Requirement | Filter on the word "Code": copy each matching line from the listing below.

━━━ Excerpted data

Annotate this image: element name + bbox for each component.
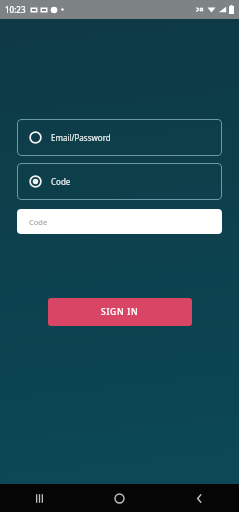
button[interactable]: Code [17,163,222,200]
button[interactable]: Home [79,484,159,512]
staticText: Email/Password [51,132,111,143]
staticText: Code [29,217,48,227]
button[interactable]: Email/Password [17,119,222,156]
staticText: SIGN IN [101,306,139,318]
button[interactable]: Back [159,484,239,512]
button[interactable]: Recent apps [0,484,79,512]
button[interactable]: Code [17,209,222,234]
button[interactable]: SIGN IN [48,298,192,326]
staticText: Code [51,176,71,187]
staticText: 10:23 [5,4,26,15]
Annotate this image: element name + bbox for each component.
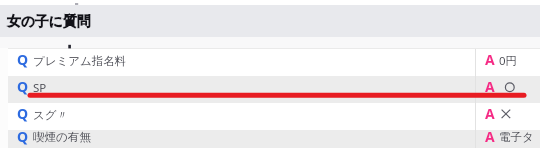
- staticText: A: [485, 127, 495, 145]
- staticText: 女の子に質問: [7, 13, 91, 30]
- staticText: SP: [33, 80, 47, 96]
- staticText: A: [485, 77, 495, 96]
- button[interactable]: 女の子に質問: [0, 5, 540, 37]
- staticText: 0円: [499, 53, 518, 69]
- staticText: A: [485, 104, 495, 123]
- staticText: Q: [17, 77, 29, 96]
- button[interactable]: Q: [8, 130, 540, 148]
- staticText: プレミアム指名料: [33, 54, 127, 68]
- staticText: Q: [17, 127, 29, 145]
- staticText: 電子タバコのみ: [499, 130, 540, 144]
- button[interactable]: Q: [8, 76, 540, 103]
- button[interactable]: Q: [8, 49, 540, 76]
- staticText: 喫煙の有無: [33, 130, 91, 144]
- staticText: A: [485, 50, 495, 69]
- staticText: スグ〃: [33, 108, 69, 122]
- button[interactable]: Q: [8, 103, 540, 130]
- staticText: Q: [17, 104, 29, 123]
- staticText: Q: [17, 50, 29, 69]
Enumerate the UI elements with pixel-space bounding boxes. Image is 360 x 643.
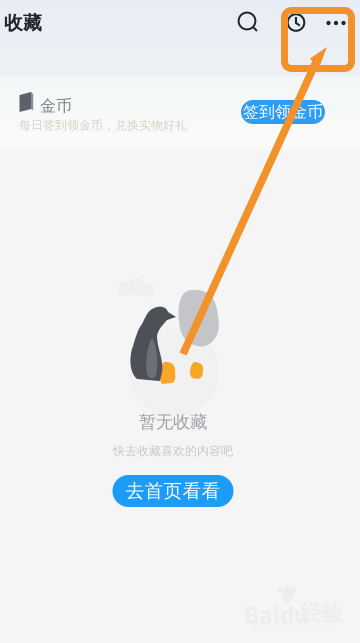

━━━━━━

Completed task |
button[interactable]: Code [17,163,222,200]
staticText: Code [29,217,48,227]
button[interactable]: Code [17,209,222,234]
staticText: Code [51,176,71,187]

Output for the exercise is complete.